Everyone has a different color that they love, but there are some palettes that play better than others.

"We look to nature for guidance ... soothing tones like undyed ivory or stone, fog grays, ocean blues, and earthy clay create a rich yet harmonious palette," says Brenna Freisleben, vice president of wholesale and merchandising at Coyuchi. "A neutral foundation offers versatility, making it easy to introduce seasonal or personal touches."

You can also change your bedscape's palette depending on the time of year. "I love a red and white bed, especially when it's snowing outside, and during the holiday season," adds Shah.

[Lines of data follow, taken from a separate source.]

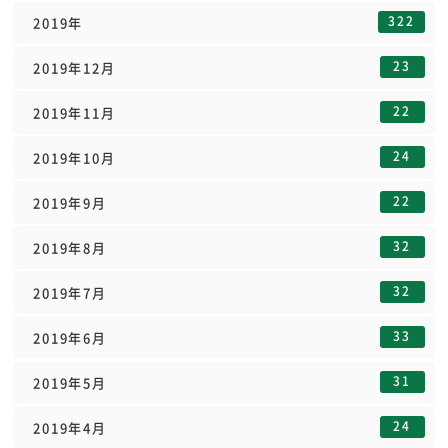
322
2019年
23
2019年12月
22
2019年11月
24
2019年10月
22
2019年9月
32
2019年8月
32
2019年7月
33
2019年6月
31
2019年5月
24
2019年4月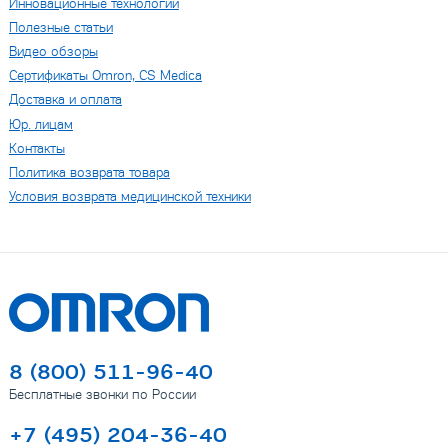
Инновационные технологии
Полезные статьи
Видео обзоры
Сертификаты Omron, CS Medica
Доставка и оплата
Юр. лицам
Контакты
Политика возврата товара
Условия возврата медицинской техники
8 (800) 511-96-40
Бесплатные звонки по России
+7 (495) 204-36-40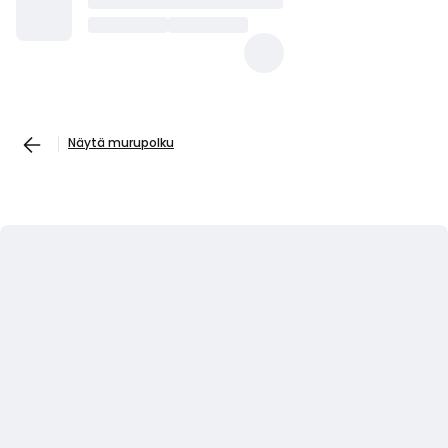
Näytä murupolku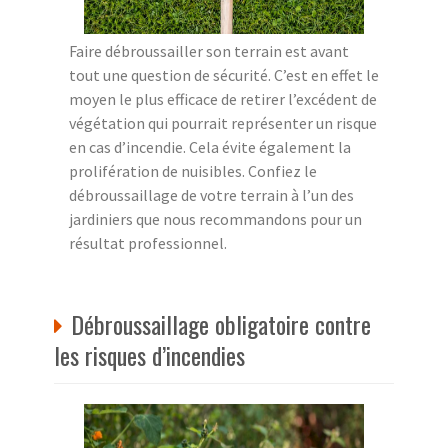
Faire débroussailler son terrain est avant
tout une question de sécurité. C’est en effet le
moyen le plus efficace de retirer l’excédent de
végétation qui pourrait représenter un risque
en cas d’incendie. Cela évite également la
prolifération de nuisibles. Confiez le
débroussaillage de votre terrain à l’un des
jardiniers que nous recommandons pour un
résultat professionnel.
Débroussaillage obligatoire contre
les risques d’incendies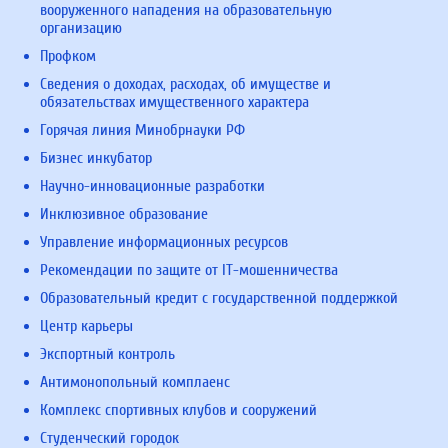
вооруженного нападения на образовательную
организацию
Профком
Сведения о доходах, расходах, об имуществе и
обязательствах имущественного характера
Горячая линия Минобрнауки РФ
Бизнес инкубатор
Научно-инновационные разработки
Инклюзивное образование
Управление информационных ресурсов
Рекомендации по защите от IT-мошенничества
Образовательный кредит с государственной поддержкой
Центр карьеры
Экспортный контроль
Антимонопольный комплаенс
Комплекс спортивных клубов и сооружений
Студенческий городок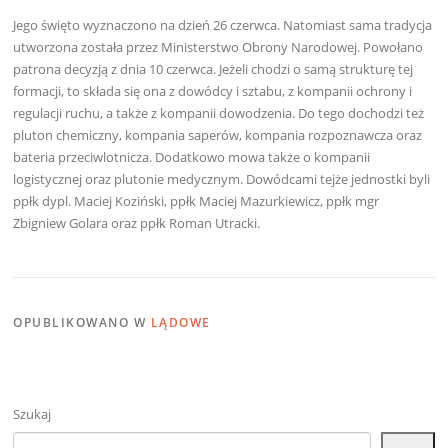
Jego święto wyznaczono na dzień 26 czerwca. Natomiast sama tradycja
utworzona została przez Ministerstwo Obrony Narodowej. Powołano
patrona decyzją z dnia 10 czerwca. Jeżeli chodzi o samą strukturę tej
formacji, to składa się ona z dowódcy i sztabu, z kompanii ochrony i
regulacji ruchu, a także z kompanii dowodzenia. Do tego dochodzi też
pluton chemiczny, kompania saperów, kompania rozpoznawcza oraz
bateria przeciwlotnicza. Dodatkowo mowa także o kompanii
logistycznej oraz plutonie medycznym. Dowódcami tejże jednostki byli
ppłk dypl. Maciej Koziński, ppłk Maciej Mazurkiewicz, ppłk mgr
Zbigniew Golara oraz ppłk Roman Utracki.
OPUBLIKOWANO W
LĄDOWE
Szukaj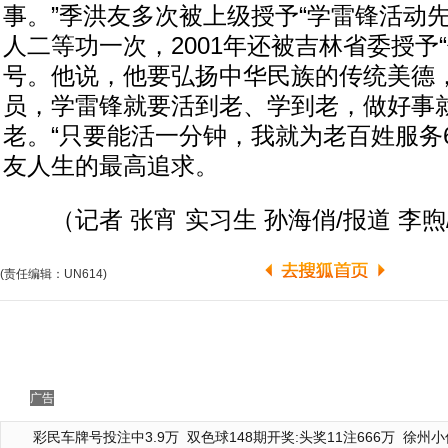
事。”季洪友多次被上级授予“学雷锋活动
人二等功一次，2001年还被吉林省委授予
号。他说，他要弘扬中华民族的传统美德
员，学雷锋就要活到老、学到老，做好事
老。“只要能活一分钟，我就为老百姓服务6
友人生的最高追求。
（记者 张宵 实习生 孙海俏/报道 李煦
(责任编辑：UN614)
广告
彩民车牌号投注中3.9万
双色球148期开奖:头奖11注666万
徐州小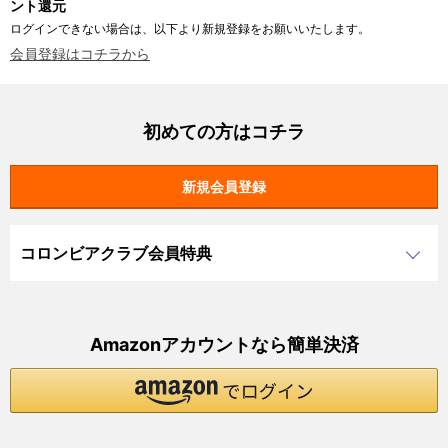
ント還元
ログインできない場合は、以下より新規登録をお願いいたします。
会員登録はコチラから
初めての方はコチラ
コロンビアクラブ会員特典
Amazonアカウントなら簡単決済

One quick trick to make sure the bedding flows together? "If a quilt has a few colors in it, try to pull them out with the throw pillows to create a cohesive feel," says Jamie Gernert, founder of WYC Designs.

Consider Texture—and Quality

Layering bedding thoughtfully is essential, and texture is a key part of that conversation.

"Start with high-quality base layers such as organic cotton percale or sateen sheets, then build dimension with color & texture, like a relaxed linen duvet," says Freisleben.

Mixing smooth, crisp materials with fabrics that drape adds to this sense of visual interest, she notes, creating a "restful, intentional" sanctuary.

Add Pillows and Blankets

If you've taken a subtle approach to your bedscape, then throw pillows and blankets are where you can let your personality shine.

"[It's] where you can really play," says artist and designer Kelly Ventura. "If your core bedding is more neutral or solid, this is your opportunity to bring in personality." For example, if you're afraid of adding color, then a red pillow or a green blanket can add a soft accent.

The Bigger Picture

A bedscape can be more than just your sheets and pillows—those who really pull off this look will also incorporate other aspects of the larger room. A bed frame, for example, should be top-of-mind.

"It anchors the bedscape and also the bedroom," says Shah. "I like to mix and match my bedding across a slew of color palettes, so I prefer organic materials, like wood, for a bed frame.... handcrafted finishes are also a big draw for me."

Wallpaper and home décor can also be a starting point for your bedscape. "Pull out a tone or texture and repeat it subtly in your bedding," says Ventura. "It doesn't have to match perfectly, but there should be a dialogue between the bed and its surroundings."